» **To do**
For the data below, work out the number of lines containing the string "Yaspa" and answer with that number only.

=== Dataset content ===

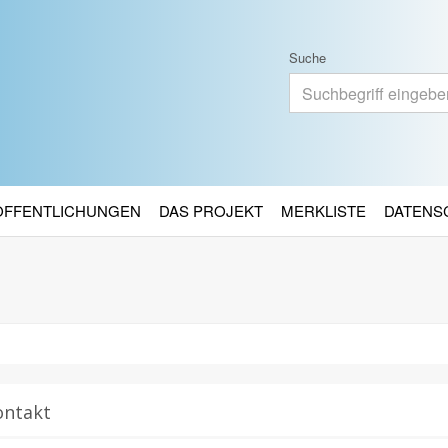
Suche
RÖFFENTLICHUNGEN
DAS PROJEKT
MERKLISTE
DATENS
ontakt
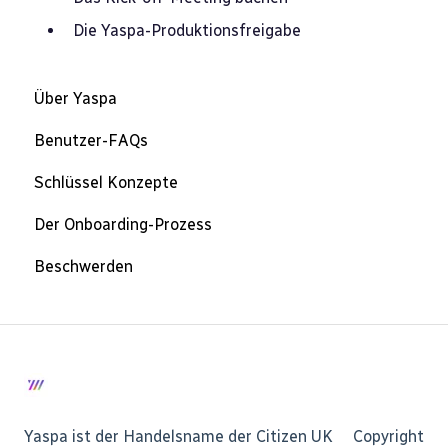
Die Yaspa-Produktionsfreigabe
Über Yaspa
Benutzer-FAQs
Schlüssel Konzepte
Der Onboarding-Prozess
Beschwerden
Yaspa ist der Handelsname der Citizen UK
Copyright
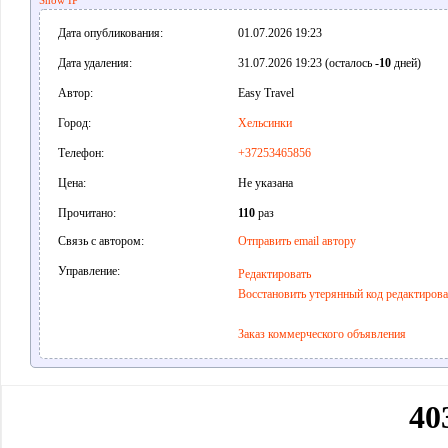
Show IP
Дата опубликования:
01.07.2026 19:23
Дата удаления:
31.07.2026 19:23 (осталось
-10
дней)
Автор:
Easy Travel
Город:
Хельсинки
Телефон:
+37253465856
Цена:
Не указана
Прочитано:
110
раз
Связь с автором:
Отправить email автору
Управление:
Редактировать
Восстановить утерянный код редактиров
Заказ коммерческого объявления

===

» **Output of the exercise**
3